WHAT YOU SHOULD DO – The entries below should be repeated exactly, with no pictures carried over.

******

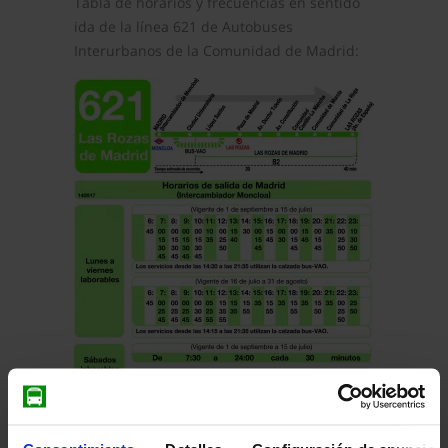
Tabla de horarios y frecuencias en sentido
ida de la línea 621 de Autobuses
Interurbanos de la Comunidad de Madrid:
Pulsa en la imagen para mostrar el
horario
de ida
completo.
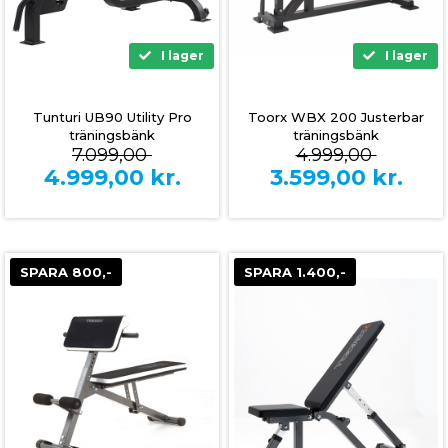
I lager
I lager
Tunturi UB90 Utility Pro
Toorx WBX 200 Justerbar
träningsbänk
träningsbänk
7.099,00
4.999,00
4.999,00
kr.
3.599,00
kr.
SPARA 800,-
SPARA 1.400,-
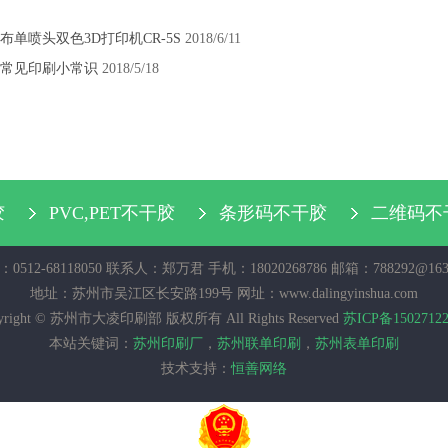
布单喷头双色3D打印机CR-5S
2018/6/11
常见印刷小常识
2018/5/18
胶
PVC,PET不干胶
条形码不干胶
二维码不
0512-68118050 联系人：郑万君 手机：18020268786 邮箱：788292@163
地址：苏州市吴江区长安路199号 网址：www.dalingyinshua.com
yright © 苏州市大凌印刷部 版权所有 All Rights Reserved
苏ICP备1502712
本站关键词：
苏州印刷厂
，
苏州联单印刷
，
苏州表单印刷
技术支持：
恒善网络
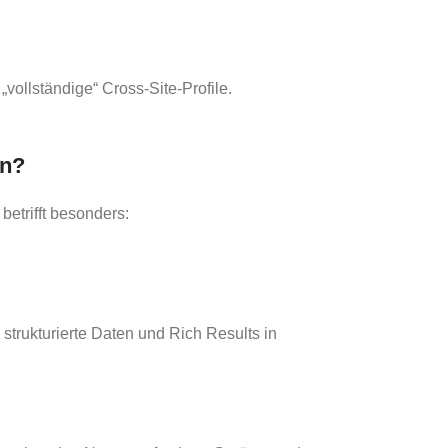
„vollständige“ Cross-Site-Profile.
en?
etrifft besonders:
strukturierte Daten und Rich Results in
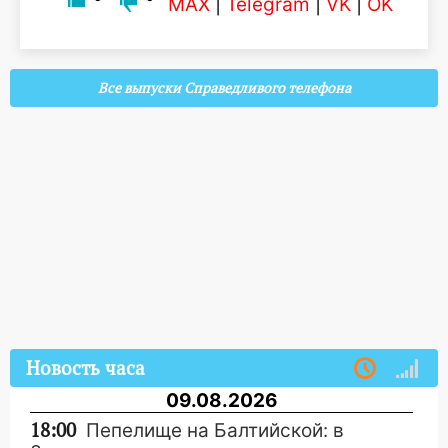
MAX
|
Telegram
|
VK
|
OK
Все выпуски Справедливого телефона
Новость часа
09.08.2026
18:00
Пепелище на Балтийской: в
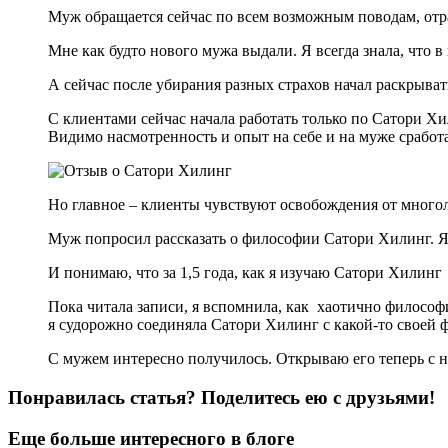
Муж обращается сейчас по всем возможным поводам, отраб
Мне как будто нового мужа выдали. Я всегда знала, что в
А сейчас после убирания разных страхов начал раскрыват
С клиентами сейчас начала работать только по Сатори Хи
Видимо насмотренность и опыт на себе и на муже сработ
Но главное – клиенты чувствуют освобождения от многол
Муж попросил рассказать о философии Сатори Хилинг. Я 
И понимаю, что за 1,5 года, как я изучаю Сатори Хилинг
Пока читала записи, я вспомнила, как
хаотично философи
я судорожно соединяла Сатори Хилинг с какой-то своей 
С мужем интересно получилось. Открываю его теперь с но
Понравилась статья? Поделитесь ею с друзьями!
Еще больше интересного в блоге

******

EXERCISE RESULT –
Tabla de horarios y frecuencias en sentido
ida de la línea 621 de Autobuses
Interurbanos de la Comunidad de Madrid:
Pulsa en la imagen para mostrar el
horario
de ida
completo.
I lager
I lager
Tunturi UB90 Utility Pro
Toorx WBX 200 Justerbar
träningsbänk
träningsbänk
7.099,00
4.999,00
4.999,00
kr.
3.599,00
kr.
SPARA 800,-
SPARA 1.400,-
布单喷头双色3D打印机CR-5S
2018/6/11
常见印刷小常识
2018/5/18
胶
PVC,PET不干胶
条形码不干胶
二维码不
0512-68118050 联系人：郑万君 手机：18020268786 邮箱：788292@163
地址：苏州市吴江区长安路199号 网址：www.dalingyinshua.com
yright © 苏州市大凌印刷部 版权所有 All Rights Reserved
苏ICP备1502712
本站关键词：
苏州印刷厂
，
苏州联单印刷
，
苏州表单印刷
技术支持：
恒善网络
„vollständige“ Cross-Site-Profile.
en?
etrifft besonders:
strukturierte Daten und Rich Results in
MAX
|
Telegram
|
VK
|
OK
Все выпуски Справедливого телефона
Новость часа
09.08.2026
18:00
Пепелище на Балтийской: в
Муж обращается сейчас по всем возможным поводам, отраб
Мне как будто нового мужа выдали. Я всегда знала, что в
А сейчас после убирания разных страхов начал раскрыват
С клиентами сейчас начала работать только по Сатори Хи
Видимо насмотренность и опыт на себе и на муже сработ
Но главное – клиенты чувствуют освобождения от многол
Муж попросил рассказать о философии Сатори Хилинг. Я 
И понимаю, что за 1,5 года, как я изучаю Сатори Хилинг
Пока читала записи, я вспомнила, как
хаотично философи
я судорожно соединяла Сатори Хилинг с какой-то своей 
С мужем интересно получилось. Открываю его теперь с но
Понравилась статья? Поделитесь ею с друзьями!
Еще больше интересного в блоге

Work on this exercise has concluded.